Restrictions on Transfer of
Partner Interests. No holder of Partner Interests shall
Transfer (as defined below) any interest in any Partner Interest except (i)(A)
in accordance with the terms and conditions of this Section 3 and Section 9 below, (B)
pursuant to an Approved Sale in accordance with Section 4 below or
(C) pursuant to a Public Sale and (ii) in accordance with the terms and
conditions of the Partnership Agreement. Except for any Transfer made
pursuant to Section
3(a), Section
3(c) or Section
4 below, no Management Partner may Transfer any Class B Common Units held
by such Management Partner unless such Transfer is approved in writing by the
General Partners and otherwise complies with the terms and conditions of this
Section 3,
Section 9 below
and the Partnership Agreement.
(a)
Tag Along
Rights. At least 30 days prior to any direct or indirect sale,
transfer, conveyance assignment, pledge, hypothecation, gift, delivery or other
transfer or disposal (a “Transfer”) of all or
any portion of Units or other Equity Securities or any interest therein (the
“Offered
Securities”) by ABRY-Affiliated Partners (collectively, the “Transferring
Partner”) to a Person other than a Permitted Transferee of such
ABRY-Affiliated Partners or Grande Manager or transfers on or prior to the date
that is six (6) months from the date first written above of an aggregate number
of Class A Common Units and/or Series A Preferred Units (so long as the
ABRY-Affiliated Partners thereafter continue to own, in the aggregate, greater
than 50% of each of the Class A Common Units and the Series A Preferred Units)
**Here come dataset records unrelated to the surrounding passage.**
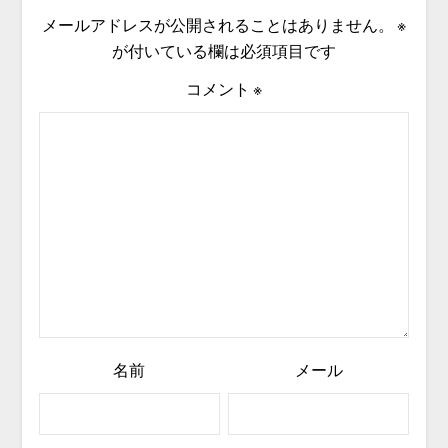
メールアドレスが公開されることはありません。
※
が付いている欄は必須項目です
コメント
※
名前
メール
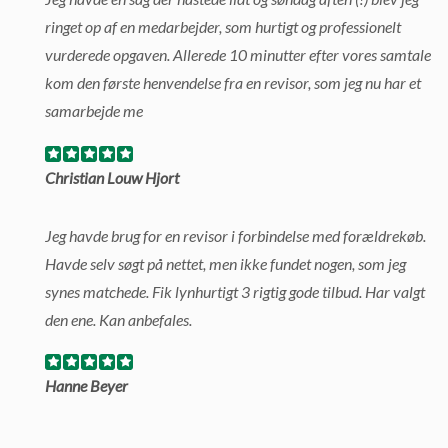
ringet op af en medarbejder, som hurtigt og professionelt
vurderede opgaven. Allerede 10 minutter efter vores samtale
kom den første henvendelse fra en revisor, som jeg nu har et
samarbejde me
Christian Louw Hjort
Jeg havde brug for en revisor i forbindelse med forældrekøb.
Havde selv søgt på nettet, men ikke fundet nogen, som jeg
synes matchede. Fik lynhurtigt 3 rigtig gode tilbud. Har valgt
den ene. Kan anbefales.
Hanne Beyer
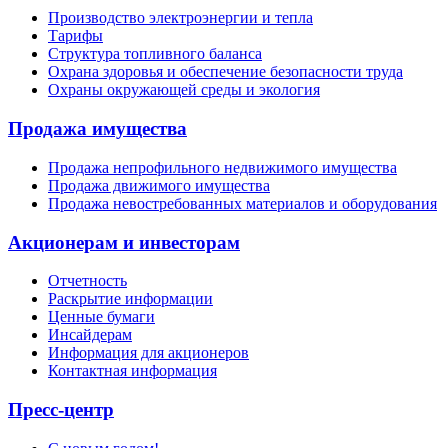
Производство электроэнергии и тепла
Тарифы
Структура топливного баланса
Охрана здоровья и обеспечение безопасности труда
Охраны окружающей среды и экология
Продажа имущества
Продажа непрофильного недвижимого имущества
Продажа движимого имущества
Продажа невостребованных материалов и оборудования
Акционерам и инвесторам
Отчетность
Раскрытие информации
Ценные бумаги
Инсайдерам
Информация для акционеров
Контактная информация
Пресс-центр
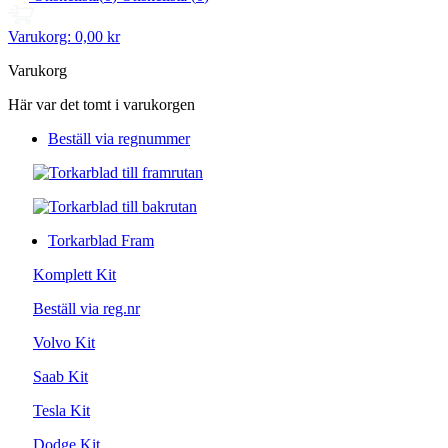
Varukorg:
0,00 kr
Varukorg
Här var det tomt i varukorgen
Beställ via regnummer
Torkarblad Fram
Komplett Kit
Beställ via reg.nr
Volvo Kit
Saab Kit
Tesla Kit
Dodge Kit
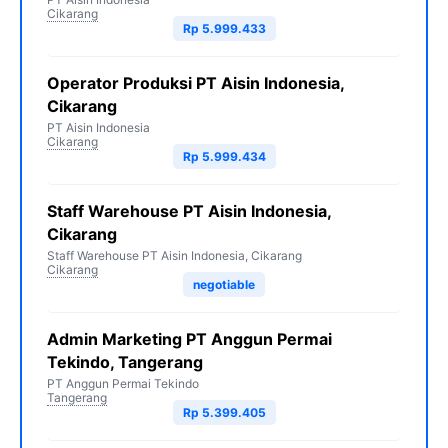
Cikarang
Rp 5.999.433
Operator Produksi PT Aisin Indonesia,
Cikarang
PT Aisin Indonesia
Cikarang
Rp 5.999.434
Staff Warehouse PT Aisin Indonesia,
Cikarang
Staff Warehouse PT Aisin Indonesia, Cikarang
Cikarang
negotiable
Admin Marketing PT Anggun Permai
Tekindo, Tangerang
PT Anggun Permai Tekindo
Tangerang
Rp 5.399.405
to any member of Atlantic Broadband Group LLC or any Affiliate of any such
member (provided that no such transferee shall constitute an ABRY-Affiliated
Partner), Grande Manager shall deliver a written notice (the “Sale Notice”) to the
Partnership and to each Other Partner specifying in reasonable detail the
identity of the prospective transferee(s), the terms and conditions of the
Transfer (including the number, type and class of Offered Securities and the
purchase price therefor) and the closing date and location. Each
Other Partner may elect to participate in the contemplated Transfer, on the same
terms as those set forth in the Sale Notice except as set forth in this Section 3(a), by
delivering written notice to the Transferring Partner within 10 days following
receipt of the Sale Notice; provided that a
Management Partner shall have the right to so participate only with respect to
Vested Incentive Units held by such Management Partner at the time of receipt of
such Sale Notice. If one or more Other Partners have elected to
participate in such Transfer, the Transferring Partner and such Other Partners
shall be entitled to sell in the contemplated Transfer that number of (i) Common
Units (if Common Units are being Transferred by the Transferring Partner) of any
class (subject, in the case of a sale by any Management Partner, to the provisos
in the immediately preceding sentence) as is equal to the percentage of Offered
Securities determined by dividing (x) the number of Common Units owned by such
Partner by (y)
the sum of (A) the total number of Common Units owned by all such Other Partners
electing to participate in such Transfer and (B) the total number of Common
Units owned by the Transferring Partner; and (ii) Series A Preferred Units (if
Series A Preferred Units are being transferred by the Transferring Partner) as
is equal to the percentage of Offered Securities determined by dividing (x) the
number of Series A Preferred Units owned by such Partner by (y) the sum of (A)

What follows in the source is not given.